I wake up late one day. It was about 450. I jump out of bed, throw on some clothes and get into my truck. I tear ass up the mountain. The sun isn’t up yet. You know, the time of year and all, the sun isn’t up until later. I get to the little town at the top of the mountain and the light at the intersection is red. There are two buildings at the intersection. As I’m sitting at it, to the right, is a general store. Diagonal from where I am is the post office. This is the only road that cuts through the top of the mountain. There is one light aside from the traffic light and it’s on the side of the store. Out of the corner of my eye I notice something just out of the reach of the light and mostly hidden in shadows. I turn to look and I see a man leaning against the store. He was wearing a wide-brimmed hat. I don’t remember what else he was dressed in but the minute I lay my eyes on him he pushes away from the wall and begins walking over toward my car.

I turn back to the light and realize that it’s taking a bit too long to turn to green. I turn back to look at the store and the man is standing next to the passenger side of my truck. He keeps his head down somewhat. I don’t remember much of what he looked like – just the hat. He raps on the window, and I oblige by unrolling it just enough so that the air creeps in.

“Excuse me, sir.” He says. His voice was flat, calm and somehow sweet. “I could really use a lift to the other side of the mountain.”

I thought about it for a second before realizing that I was already late for work and just a little creeped out. “No, I’m terribly sorry but I’m late for work at the plant and really just need to get there are soon as possible.”

The man grew a little terse. “I really need to get off this mountain. I really need a ride. Do you think you could let me in to your car?”

“I’m sorry – no. I’m already running late as it is.” I looked away, toward the traffic light – still red. I didn’t have time to see his fingers creep into the open window but I heard him pull on the window.

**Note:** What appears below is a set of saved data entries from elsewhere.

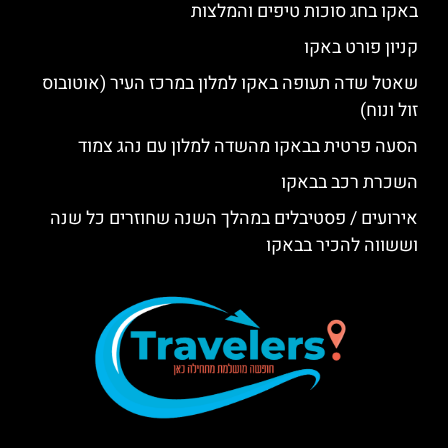
באקו בחג סוכות טיפים והמלצות
קניון פורט באקו
שאטל שדה תעופה באקו למלון במרכז העיר (אוטובוס
זול ונוח)
הסעה פרטית בבאקו מהשדה למלון עם נהג צמוד
השכרת רכב בבאקו
אירועים / פסטיבלים במהלך השנה שחוזרים כל שנה
וששווה להכיר בבאקו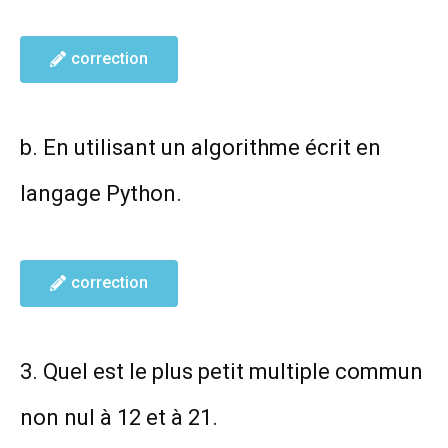
correction
b. En utilisant un algorithme écrit en
langage Python.
correction
3. Quel est le plus petit multiple commun
non nul à 12 et à 21.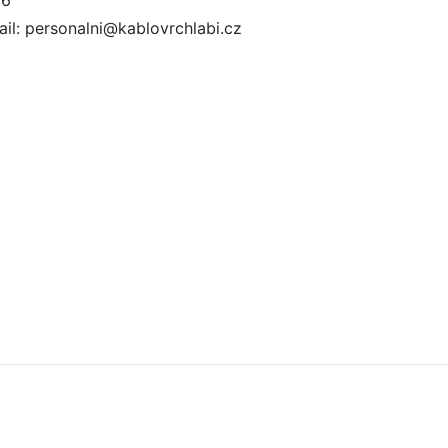
36
il: personalni@kablovrchlabi.cz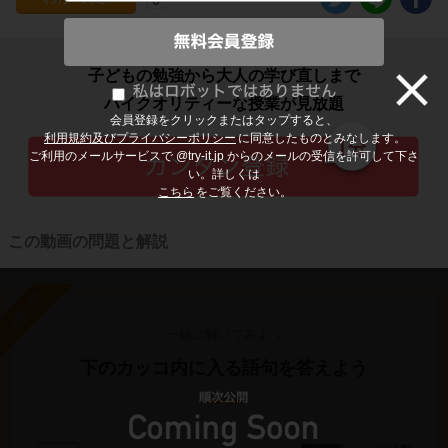
子どもの勉強から大人の学び直しまで
ハイクオリティーな授業が見放題
会員登録をクリックまたはタップすると、
利用規約及びプライバシーポリシー
に同意したものとみなします。
ご利用のメールサービスで @try-it.jp からのメールの受信を許可して下さ
い。詳しくは
こちら
をご覧ください。
この動画の問題と解説
練習
一緒に解いてみよう
下のカッコ内に入る語句を答えよう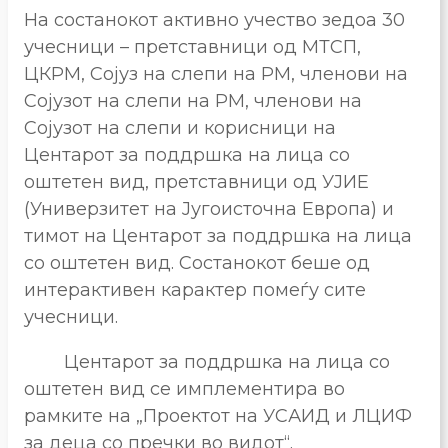
На состанокот активно учество зедоа 30
учесници – претставници од МТСП,
ЦКРМ, Сојуз на слепи на РМ, членови на
Сојузот на слепи на РМ, членови на
Сојузот на слепи и корисници на
Центарот за поддршка на лица со
оштетен вид, претставници од УЈИЕ
(Универзитет на Југоисточна Европа) и
тимот на Центарот за поддршка на лица
со оштетен вид. Состанокот беше од
интерактивен карактер помеѓу сите
учесници.
Центарот за поддршка на лица со
оштетен вид се имплементира во
рамките на „Проектот на УСАИД и ЛЦИФ
за деца со пречки во видот“.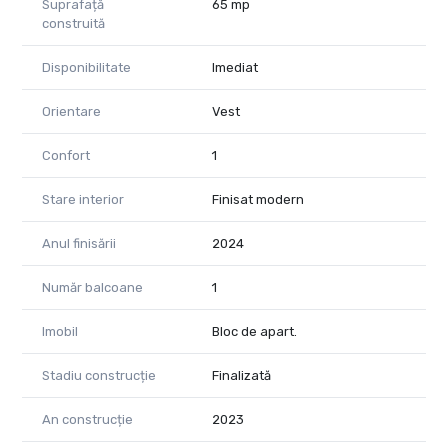
Suprafață
65 mp
construită
Disponibilitate
Imediat
Orientare
Vest
Confort
1
Stare interior
Finisat modern
Anul finisării
2024
Număr balcoane
1
Imobil
Bloc de apart.
Stadiu construcție
Finalizată
An construcție
2023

Rather, I heard the window groan a bit and he started yelling.

“LET ME IN. LET ME IN TO YOUR CAR!”

He kept pulling on the window so hard that I thought he was going to break it. I didn’t care if the light was red – I floored it. I blew through the intersection and, in the rear view mirror could see the man, standing in the middle of the road, fade into the distance. And I swear that I heard him shout, ‘don’t you know who I am’.

I’m tearing down the mountain. I’m panting. I’m really freaked out. After I get a few miles away the road gets really windy – lots of curves and turns. I realize that I’m just going way too fast and I’m entirely too freaked out to keep driving like this. So when I get to the next straight bit of road I slow down and come to a stop off to the side of the road. I close my eyes, take a deep breath and open them again. I turn to look out the window.

And the man was standing right next to my side of the car.

I blacked out.

The next thing I remember was waking up in my car, in the parking lot of the factory. I was curled up in a ball beneath the steering wheel. The pedals were jabbing me in my back. The driver-side window had been unrolled just a bit. Enough to get your fingers into.”

All of us were as quiet as corpses. Steve shuddered beneath the weight of his own tale. His face was still white despite the fire. None of us talked about it for the rest of the night. None of us slept either, at least, not until the sun came up and we were cozy in our own beds.

For years now, Steve hasn’t had a problem reciting the story. He doesn’t work at the factory anymore – he’s a sous chef on the West Coast. He still turns a little white when reciting the story. Recently though, upon learning that his wife was pregnant, he has stopped telling the story. Not sure why but he must think it’s important for some reason.